Nesta semana, o Ministério Público do Tocantins (MPTO) instaurou procedimento preparatório para investigar uma possível prática de improbidade administrativa envolvendo o prefeito de Pedro Afonso, Joaquim Martins Pinheiro Filho. A apuração tem como foco a ausência de providências para cobrar uma dívida de mais de R$ 15 milhões atribuída a um ex-gestor municipal por decisão do Tribunal de Contas do Estado (TCE).

De acordo com a portaria publicada no Diário Oficial do MPTO, a investigação tem origem em uma Notícia de Fato baseada no Acórdão nº 236/2014, da 1ª Câmara do Tribunal de Contas do Estado do Tocantins. A decisão imputou débito de R$ 15.145.498,15 a José Wellington Martins Tom Belarmino, ex-prefeito, além de multa de 1% sobre o valor do dano, determinando a restituição ao município.

Segundo o Ministério Público, o atual prefeito foi oficialmente comunicado para adotar medidas visando à recuperação do recurso, mas não teria tomado providências. Diante da suposta inércia, o caso passou a ser analisado sob a ótica de eventual ato de improbidade administrativa.

Ainda conforme o documento, foi expedido ofício solicitando esclarecimentos ao gestor municipal sobre possíveis ações para cobrar a dívida.

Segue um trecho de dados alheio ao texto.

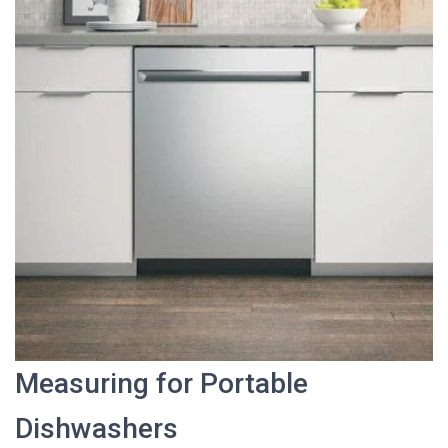
Measuring for Portable
Dishwashers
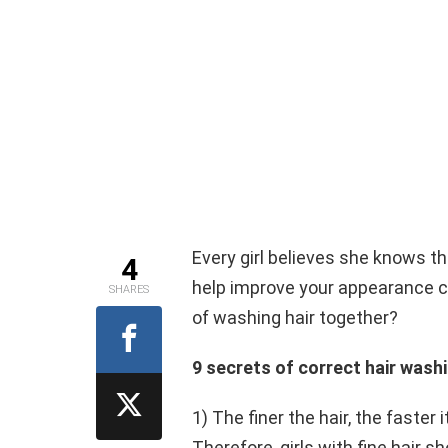
Every girl believes she knows th
4
help improve your appearance co
SHARES
of washing hair together?
9 secrets of correct hair wash
1) The finer the hair, the faster 
Therefore, girls with fine hair sh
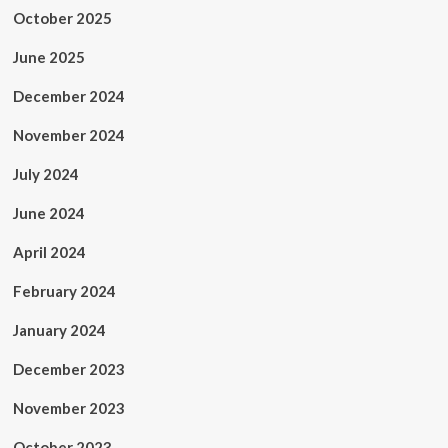
October 2025
June 2025
December 2024
November 2024
July 2024
June 2024
April 2024
February 2024
January 2024
December 2023
November 2023
October 2023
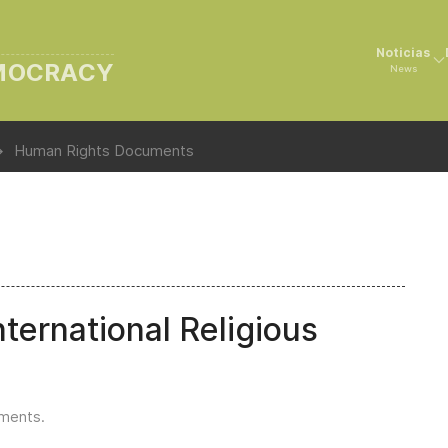
Noticias
EMOCRACY
News
Human Rights Documents
ternational Religious
uments
.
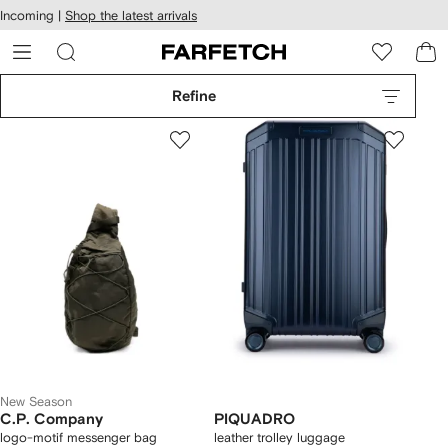
cessibility
Skip to
Incoming |
Shop the latest arrivals
main
ARFETCH
content
Refine
New Season
C.P. Company
PIQUADRO
logo-motif messenger bag
leather trolley luggage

No entanto, não há registro de resposta ou cumprimento da diligência nos autos, o que contribuiu para o avanço da apuração.

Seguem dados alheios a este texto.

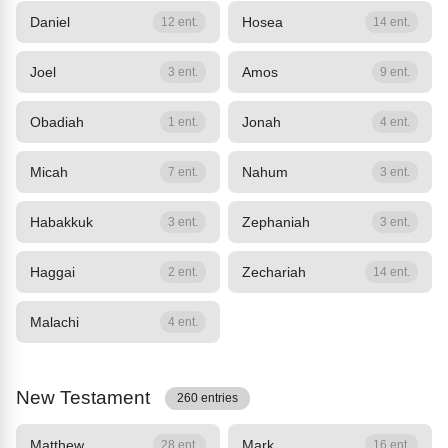
Daniel
Hosea
12 ent.
14 ent.
Joel
Amos
3 ent.
9 ent.
Obadiah
Jonah
1 ent.
4 ent.
Micah
Nahum
7 ent.
3 ent.
Habakkuk
Zephaniah
3 ent.
3 ent.
Haggai
Zechariah
2 ent.
14 ent.
Malachi
4 ent.
New Testament
260 entries
Matthew
Mark
28 ent.
16 ent.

A promotoria destaca que, caso confirmados, os fatos podem configurar violação aos princípios da administração pública, como legalidade, moralidade e eficiência, previstos na Constituição Federal. O procedimento também aponta a necessidade de novas diligências para reunir elementos que embasem eventual adoção de medidas judiciais ou extrajudiciais.

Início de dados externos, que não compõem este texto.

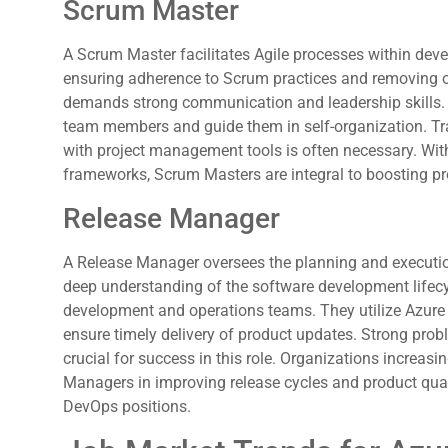
Scrum Master
A Scrum Master facilitates Agile processes within dev
ensuring adherence to Scrum practices and removing ob
demands strong communication and leadership skills
team members and guide them in self-organization. Tr
with project management tools is often necessary. Wit
frameworks, Scrum Masters are integral to boosting pro
Release Manager
A Release Manager oversees the planning and execution
deep understanding of the software development lifecy
development and operations teams. They utilize Azur
ensure timely delivery of product updates. Strong proble
crucial for success in this role. Organizations increas
Managers in improving release cycles and product quali
DevOps positions.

A investigação é conduzida pela 2ª Promotoria de Justiça de Pedro Afonso, sob responsabilidade do promotor Lucas Abreu Maciel, e deve aprofundar a análise sobre a conduta do gestor municipal diante da decisão do TCE.

O procedimento preparatório é uma etapa inicial de investigação do Ministério Público e pode resultar no ajuizamento de ação civil pública por improbidade administrativa, caso sejam identificadas irregularidades.

O Jornal Opção Tocantins tenta contato com os citados.